## Exercise directions
From the first line to the last, give the records again exactly and skip the pictures.

## Source data
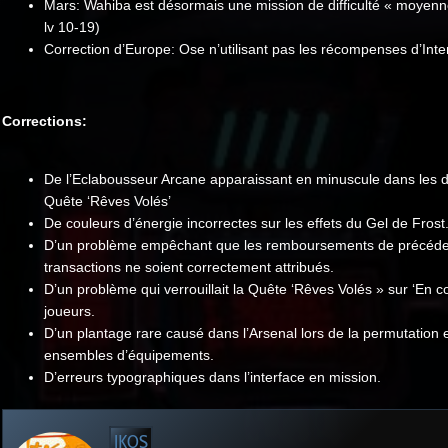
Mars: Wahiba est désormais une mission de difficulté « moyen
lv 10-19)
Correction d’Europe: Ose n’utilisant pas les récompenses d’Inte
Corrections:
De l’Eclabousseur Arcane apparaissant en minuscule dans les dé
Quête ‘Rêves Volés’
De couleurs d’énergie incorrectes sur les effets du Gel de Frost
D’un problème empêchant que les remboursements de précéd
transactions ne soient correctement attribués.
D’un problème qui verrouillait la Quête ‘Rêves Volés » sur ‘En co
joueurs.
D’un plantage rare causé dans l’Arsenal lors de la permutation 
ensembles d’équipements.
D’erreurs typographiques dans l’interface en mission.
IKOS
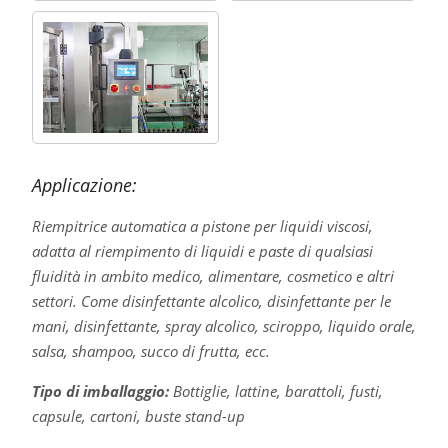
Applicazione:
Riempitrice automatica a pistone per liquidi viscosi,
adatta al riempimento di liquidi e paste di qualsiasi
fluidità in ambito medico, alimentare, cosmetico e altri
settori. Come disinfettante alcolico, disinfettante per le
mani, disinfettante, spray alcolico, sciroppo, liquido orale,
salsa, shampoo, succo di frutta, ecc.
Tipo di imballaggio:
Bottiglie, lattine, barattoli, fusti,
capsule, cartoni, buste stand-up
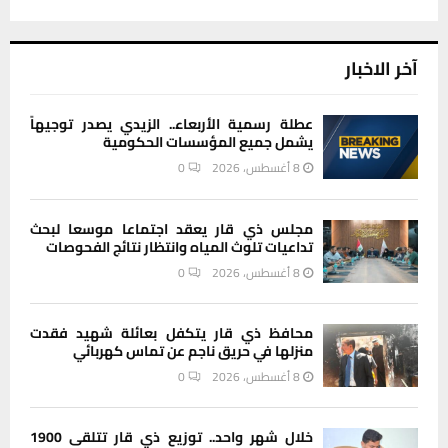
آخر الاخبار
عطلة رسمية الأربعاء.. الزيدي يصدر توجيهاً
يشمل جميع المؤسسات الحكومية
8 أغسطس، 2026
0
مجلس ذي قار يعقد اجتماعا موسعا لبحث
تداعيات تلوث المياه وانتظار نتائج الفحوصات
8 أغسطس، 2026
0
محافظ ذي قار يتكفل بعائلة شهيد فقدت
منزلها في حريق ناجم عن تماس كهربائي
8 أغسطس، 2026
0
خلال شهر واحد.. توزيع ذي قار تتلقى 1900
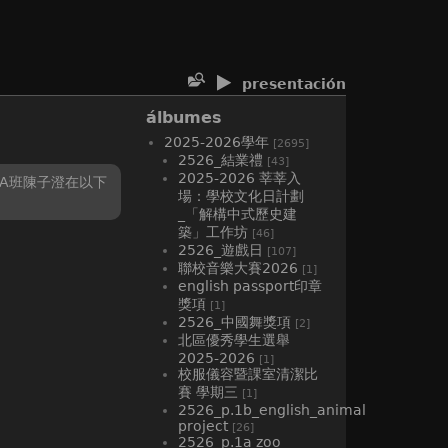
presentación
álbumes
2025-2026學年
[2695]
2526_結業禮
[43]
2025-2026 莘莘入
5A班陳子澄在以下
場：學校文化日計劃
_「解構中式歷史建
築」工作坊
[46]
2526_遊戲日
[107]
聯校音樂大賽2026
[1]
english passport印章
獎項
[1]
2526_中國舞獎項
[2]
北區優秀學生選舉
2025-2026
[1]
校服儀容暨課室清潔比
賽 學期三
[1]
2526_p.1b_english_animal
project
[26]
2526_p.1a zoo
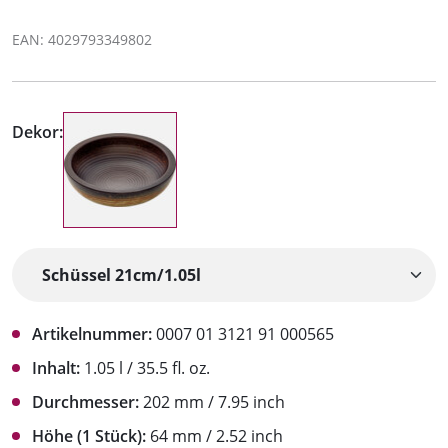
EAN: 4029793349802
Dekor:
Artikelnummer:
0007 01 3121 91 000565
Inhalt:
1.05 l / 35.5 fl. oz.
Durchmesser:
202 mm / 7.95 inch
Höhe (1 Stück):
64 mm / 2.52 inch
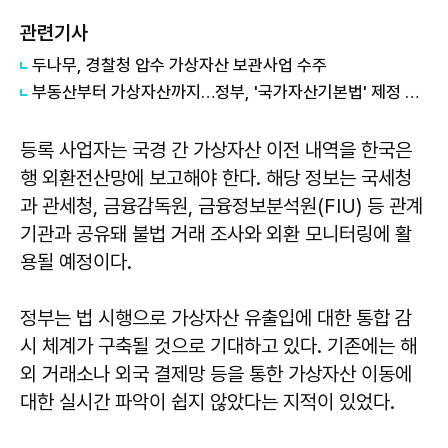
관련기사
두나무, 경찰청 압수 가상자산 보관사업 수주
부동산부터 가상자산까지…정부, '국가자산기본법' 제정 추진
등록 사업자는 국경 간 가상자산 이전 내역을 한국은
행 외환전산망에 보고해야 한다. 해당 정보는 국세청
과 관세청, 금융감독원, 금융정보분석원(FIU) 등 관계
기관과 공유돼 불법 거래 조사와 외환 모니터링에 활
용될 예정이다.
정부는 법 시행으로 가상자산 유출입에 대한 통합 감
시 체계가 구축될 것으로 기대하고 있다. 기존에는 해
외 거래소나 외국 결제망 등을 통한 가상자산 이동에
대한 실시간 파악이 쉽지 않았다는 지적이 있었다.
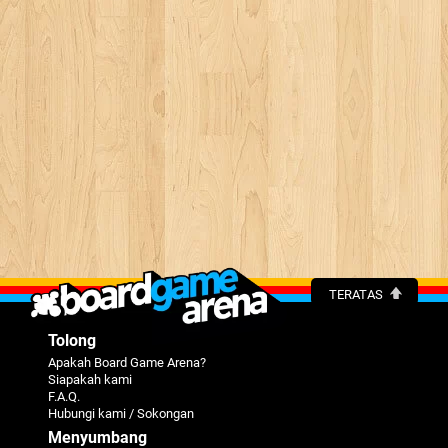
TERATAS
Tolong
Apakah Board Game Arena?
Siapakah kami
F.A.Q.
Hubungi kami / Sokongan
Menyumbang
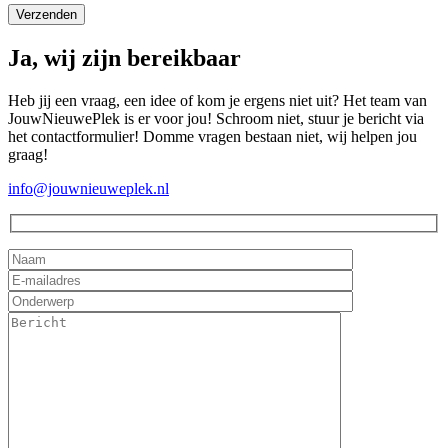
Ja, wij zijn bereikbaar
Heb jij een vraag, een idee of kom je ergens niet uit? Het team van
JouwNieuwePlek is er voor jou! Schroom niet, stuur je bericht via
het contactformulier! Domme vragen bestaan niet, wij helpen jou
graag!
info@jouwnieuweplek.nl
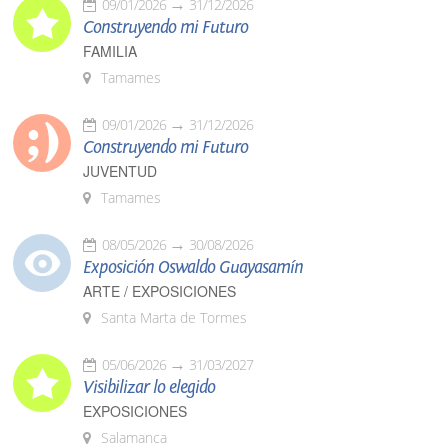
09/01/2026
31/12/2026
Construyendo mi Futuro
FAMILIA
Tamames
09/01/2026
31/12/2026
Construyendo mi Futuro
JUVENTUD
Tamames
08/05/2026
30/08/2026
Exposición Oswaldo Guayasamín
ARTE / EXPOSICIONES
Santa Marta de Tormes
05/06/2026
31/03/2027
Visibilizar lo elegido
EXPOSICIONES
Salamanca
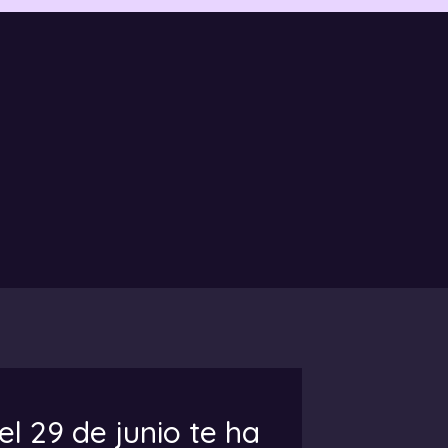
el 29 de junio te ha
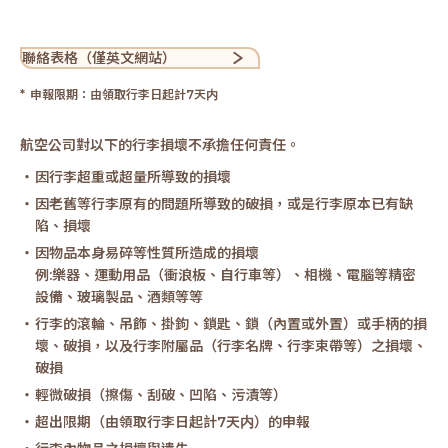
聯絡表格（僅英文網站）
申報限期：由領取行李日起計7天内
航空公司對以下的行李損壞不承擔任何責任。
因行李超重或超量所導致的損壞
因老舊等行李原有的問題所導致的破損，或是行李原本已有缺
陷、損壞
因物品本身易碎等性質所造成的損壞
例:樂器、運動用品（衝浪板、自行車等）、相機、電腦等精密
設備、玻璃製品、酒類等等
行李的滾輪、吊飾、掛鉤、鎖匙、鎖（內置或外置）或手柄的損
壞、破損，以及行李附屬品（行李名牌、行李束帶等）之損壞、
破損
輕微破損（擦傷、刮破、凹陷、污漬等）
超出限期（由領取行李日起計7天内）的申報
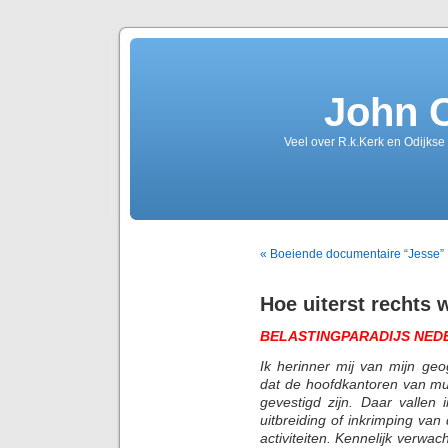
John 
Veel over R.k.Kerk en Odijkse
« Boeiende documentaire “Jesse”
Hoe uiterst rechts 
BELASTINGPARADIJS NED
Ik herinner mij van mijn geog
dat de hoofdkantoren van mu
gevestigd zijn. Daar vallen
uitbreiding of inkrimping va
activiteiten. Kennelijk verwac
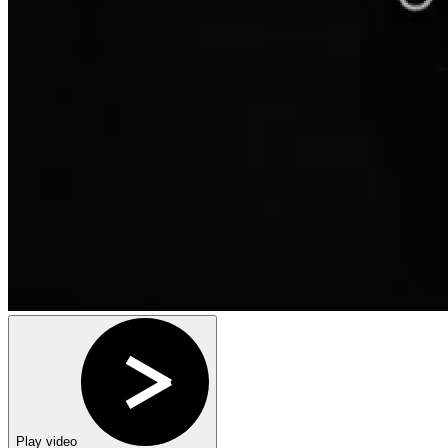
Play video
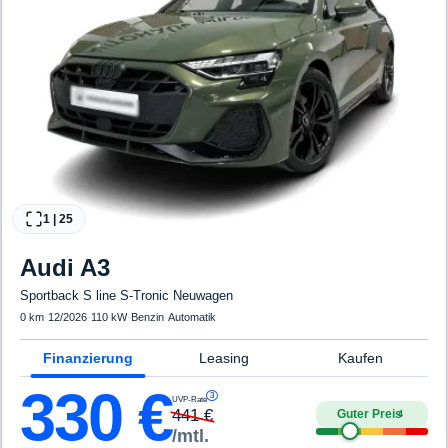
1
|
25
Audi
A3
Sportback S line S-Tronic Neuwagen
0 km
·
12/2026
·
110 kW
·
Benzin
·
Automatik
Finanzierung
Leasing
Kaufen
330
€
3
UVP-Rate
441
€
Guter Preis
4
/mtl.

## Task solution
Mars: Wahiba est désormais une mission de difficulté « moyen
lv 10-19)
Correction d’Europe: Ose n’utilisant pas les récompenses d’Inte
Corrections:
De l’Eclabousseur Arcane apparaissant en minuscule dans les dé
Quête ‘Rêves Volés’
De couleurs d’énergie incorrectes sur les effets du Gel de Frost
D’un problème empêchant que les remboursements de précéd
transactions ne soient correctement attribués.
D’un problème qui verrouillait la Quête ‘Rêves Volés » sur ‘En co
joueurs.
D’un plantage rare causé dans l’Arsenal lors de la permutation 
ensembles d’équipements.
D’erreurs typographiques dans l’interface en mission.
IKOS
Applicazione:
Riempitrice automatica a pistone per liquidi viscosi,
adatta al riempimento di liquidi e paste di qualsiasi
fluidità in ambito medico, alimentare, cosmetico e altri
settori. Come disinfettante alcolico, disinfettante per le
mani, disinfettante, spray alcolico, sciroppo, liquido orale,
salsa, shampoo, succo di frutta, ecc.
Tipo di imballaggio:
Bottiglie, lattine, barattoli, fusti,
capsule, cartoni, buste stand-up
آخر الاخبار
عطلة رسمية الأربعاء.. الزيدي يصدر توجيهاً
يشمل جميع المؤسسات الحكومية
8 أغسطس، 2026
0
مجلس ذي قار يعقد اجتماعا موسعا لبحث
تداعيات تلوث المياه وانتظار نتائج الفحوصات
8 أغسطس، 2026
0
محافظ ذي قار يتكفل بعائلة شهيد فقدت
منزلها في حريق ناجم عن تماس كهربائي
8 أغسطس، 2026
0
خلال شهر واحد.. توزيع ذي قار تتلقى 1900
presentación
álbumes
2025-2026學年
[2695]
2526_結業禮
[43]
2025-2026 莘莘入
5A班陳子澄在以下
場：學校文化日計劃
_「解構中式歷史建
築」工作坊
[46]
2526_遊戲日
[107]
聯校音樂大賽2026
[1]
english passport印章
獎項
[1]
2526_中國舞獎項
[2]
北區優秀學生選舉
2025-2026
[1]
校服儀容暨課室清潔比
賽 學期三
[1]
2526_p.1b_english_animal
project
[26]
2526_p.1a zoo
EAN: 4029793349802
Dekor:
Artikelnummer:
0007 01 3121 91 000565
Inhalt:
1.05 l / 35.5 fl. oz.
Durchmesser:
202 mm / 7.95 inch
Höhe (1 Stück):
64 mm / 2.52 inch
관련기사
두나무, 경찰청 압수 가상자산 보관사업 수주
부동산부터 가상자산까지…정부, '국가자산기본법' 제정 추진
등록 사업자는 국경 간 가상자산 이전 내역을 한국은
행 외환전산망에 보고해야 한다. 해당 정보는 국세청
과 관세청, 금융감독원, 금융정보분석원(FIU) 등 관계
기관과 공유돼 불법 거래 조사와 외환 모니터링에 활
용될 예정이다.
정부는 법 시행으로 가상자산 유출입에 대한 통합 감
시 체계가 구축될 것으로 기대하고 있다. 기존에는 해
외 거래소나 외국 결제망 등을 통한 가상자산 이동에
대한 실시간 파악이 쉽지 않았다는 지적이 있었다.
TERATAS
Tolong
Apakah Board Game Arena?
Siapakah kami
F.A.Q.
Hubungi kami / Sokongan
Menyumbang
Ja, wij zijn bereikbaar
Heb jij een vraag, een idee of kom je ergens niet uit? Het team van
JouwNieuwePlek is er voor jou! Schroom niet, stuur je bericht via
het contactformulier! Domme vragen bestaan niet, wij helpen jou
graag!
info@jouwnieuweplek.nl
09/01/2026
31/12/2026
Construyendo mi Futuro
FAMILIA
Tamames
09/01/2026
31/12/2026
Construyendo mi Futuro
JUVENTUD
Tamames
08/05/2026
30/08/2026
Exposición Oswaldo Guayasamín
ARTE / EXPOSICIONES
Santa Marta de Tormes
05/06/2026
31/03/2027
Visibilizar lo elegido
EXPOSICIONES
Salamanca
el 29 de junio te ha
聯絡表格（僅英文網站）
申報限期：由領取行李日起計7天内
航空公司對以下的行李損壞不承擔任何責任。
因行李超重或超量所導致的損壞
因老舊等行李原有的問題所導致的破損，或是行李原本已有缺
陷、損壞
因物品本身易碎等性質所造成的損壞
例:樂器、運動用品（衝浪板、自行車等）、相機、電腦等精密
設備、玻璃製品、酒類等等
行李的滾輪、吊飾、掛鉤、鎖匙、鎖（內置或外置）或手柄的損
壞、破損，以及行李附屬品（行李名牌、行李束帶等）之損壞、
破損
輕微破損（擦傷、刮破、凹陷、污漬等）
超出限期（由領取行李日起計7天内）的申報
John 
Veel over R.k.Kerk en Odijkse
« Boeiende documentaire “Jesse”
Hoe uiterst rechts 
BELASTINGPARADIJS NED
Ik herinner mij van mijn geog
dat de hoofdkantoren van mu
gevestigd zijn. Daar vallen
uitbreiding of inkrimping va
activiteiten. Kennelijk verwac
Play video
1
|
25
Audi
A3
Sportback S line S-Tronic Neuwagen
0 km
·
12/2026
·
110 kW
·
Benzin
·
Automatik
Finanzierung
Leasing
Kaufen
330
€
3
UVP-Rate
441
€
Guter Preis
4
/mtl.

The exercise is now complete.